A federal judge on Sept. 28 sided against Alaska seafood shippers who say they and other companies have wrongly been hit with more $350 million in penalty notices from the U.S. Customs and Border Protection for alleged violations of the Jones Act.

U.S. District Court Judge Sharon Gleason in Anchorage denied a request by Kloosterboer International Forwarding and Alaska Reefer Management to stop the federal government from imposing further penalties as the case proceeds, according to her 25-page order.

The two companies, part of the American Seafoods Group family, are part of a supply chain that moves seafood from Dutch Harbor in Western Alaska to the Eastern U.S., passing through the port of Bayside in Canada near the border with Maine. They say the notices, issued this summer, threaten the movement of the seafood and jobs in Alaska and the Lower 48.

The companies sued the federal government in early September, asserting that they faced excessive fines and were meeting the requirements of the Jones Act, which requires that vessels carrying goods between two U.S. points be American-made and American-flagged. The companies use foreign-flagged vessels but say they meet an exemption under the act because the seafood travels briefly by rail in Canada.

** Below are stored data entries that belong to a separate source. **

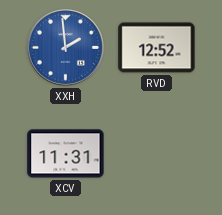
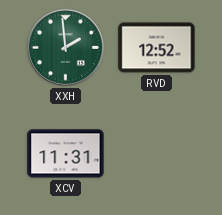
XXH dial: blue -> green
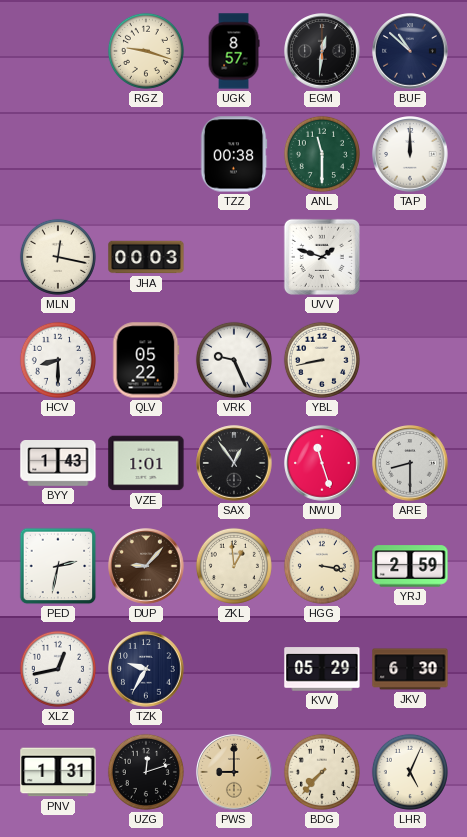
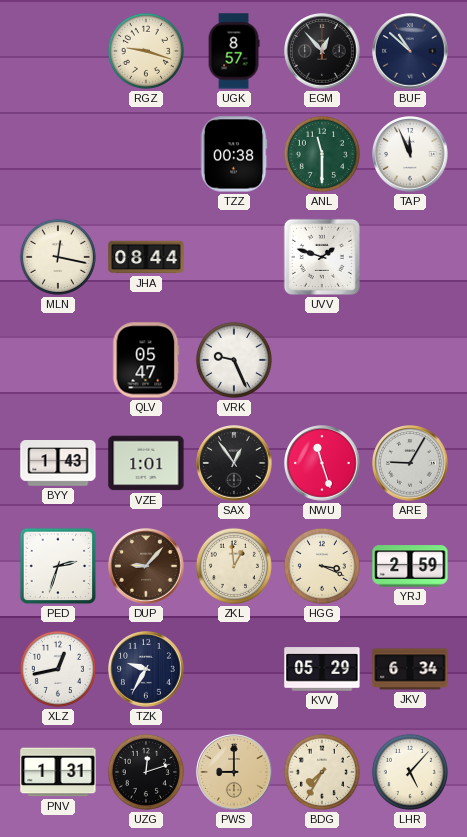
EGM: 12:31 -> 12:53
TAP: 12:00 -> 11:56
JHA: 00:03 -> 08:44
HCV: 8:30 -> none
QLV: 05:22 -> 05:47
YBL: 8:43 -> none
ARE: 8:30 -> 9:05
PED: 2:32 -> 2:33
HGG: 3:17 -> 3:19
JKV: 6:30 -> 6:34
BDG: 7:37 -> 7:35
LHR: 5:04 -> 5:07
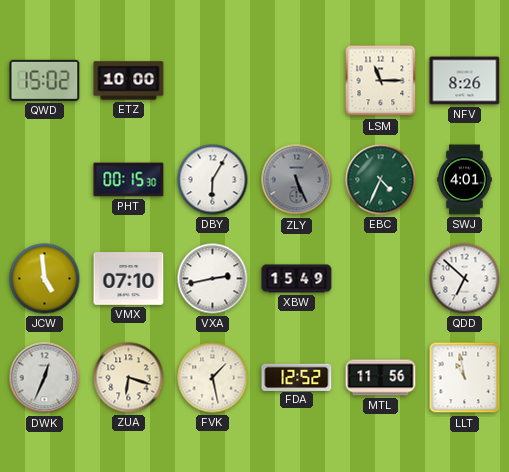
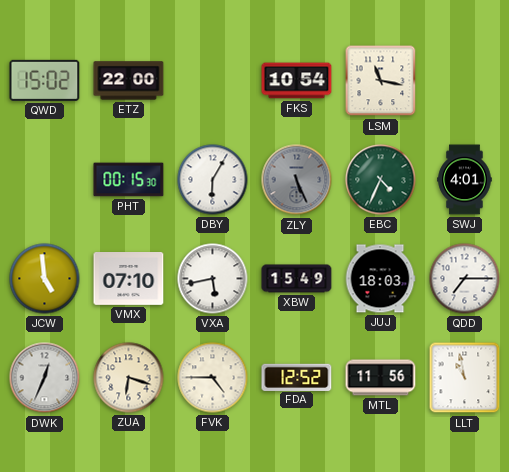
ETZ: 10:00 -> 22:00
FKS: none -> 10:54
LSM: 11:15 -> 11:17
NFV: 8:26 -> none
VXA: 2:43 -> 5:43
JUJ: none -> 18:03
QDD: 6:52 -> 7:15
FVK: 1:28 -> 4:45
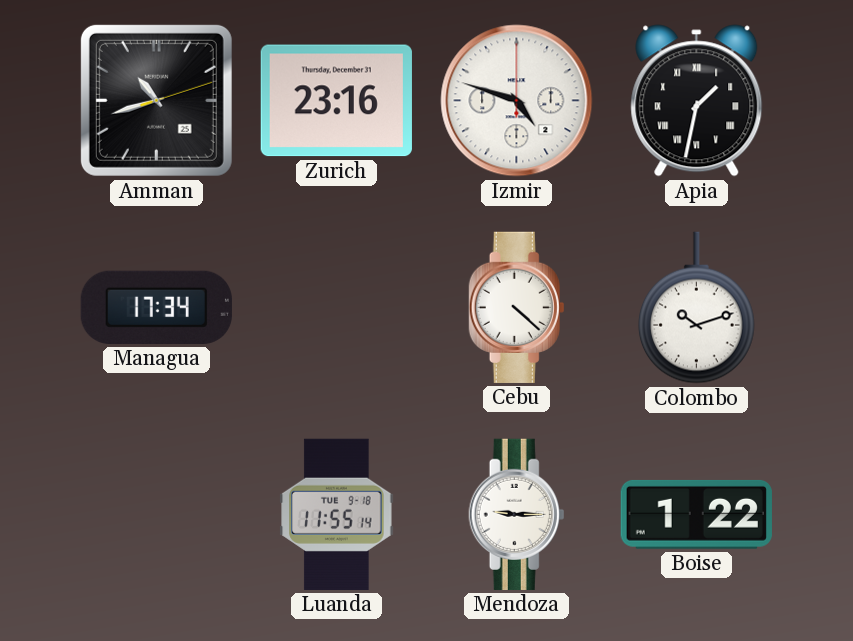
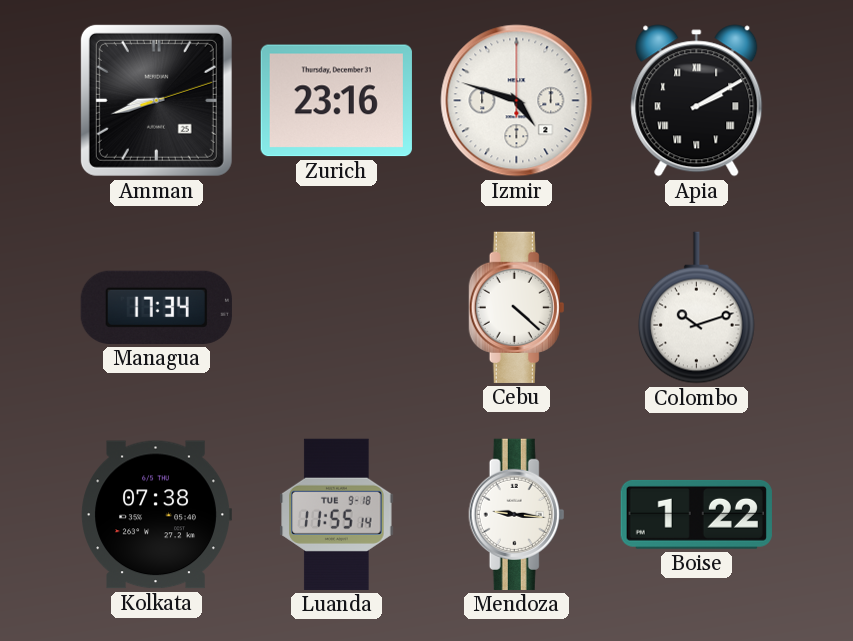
Amman: 10:42 -> 8:42
Apia: 1:32 -> 2:10
Kolkata: none -> 07:38
Mendoza: 9:15 -> 9:16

The companies want a trial by jury and a ruling that says they comply with the Jones Act and that the fines are excessive, among other items. Kloosterboer has received $25 million in penalty notices.

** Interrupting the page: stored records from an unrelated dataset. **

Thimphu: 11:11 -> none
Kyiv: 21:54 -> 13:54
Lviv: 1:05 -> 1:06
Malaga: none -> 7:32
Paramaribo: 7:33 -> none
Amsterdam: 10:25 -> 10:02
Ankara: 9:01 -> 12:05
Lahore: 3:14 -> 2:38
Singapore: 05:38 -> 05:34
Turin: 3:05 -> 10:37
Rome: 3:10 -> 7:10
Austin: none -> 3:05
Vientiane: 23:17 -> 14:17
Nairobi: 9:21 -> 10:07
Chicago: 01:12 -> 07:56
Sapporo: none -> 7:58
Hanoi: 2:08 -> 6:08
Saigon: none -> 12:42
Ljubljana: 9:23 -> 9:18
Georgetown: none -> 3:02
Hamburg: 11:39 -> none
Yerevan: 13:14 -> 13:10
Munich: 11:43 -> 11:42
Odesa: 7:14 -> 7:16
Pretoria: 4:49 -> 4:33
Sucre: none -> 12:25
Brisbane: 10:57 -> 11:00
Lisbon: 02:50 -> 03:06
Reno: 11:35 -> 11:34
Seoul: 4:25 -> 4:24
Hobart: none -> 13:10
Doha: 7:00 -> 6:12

In the case, the U.S. Department of Justice argues that the two companies in 2012 began secretly using a specially built rail track in Canada that’s only 100 feet long, in an effort to evade the requirements of the Jones Act.

Gleason said that the companies are improperly relying on a rate tariff filed with the Surface Transportation Board in 2006, when they used a different and much longer railway in Canada to transport their product before it was shipped into the U.S.

Gleason said in the decision that the companies also failed to seek a “ruling letter” from Customs and Border Protection when they switched to the short rail line in 2012.

She said the companies can renew their request to halt additional fines if they show they’ve properly filed a rate tariff for the newer route, and show that they’re “diligently pursuing available administrative remedies” to resolve their concerns.

Officials with the companies and Customs and Border Protection could not immediately be reached late Sept. 28 for comment.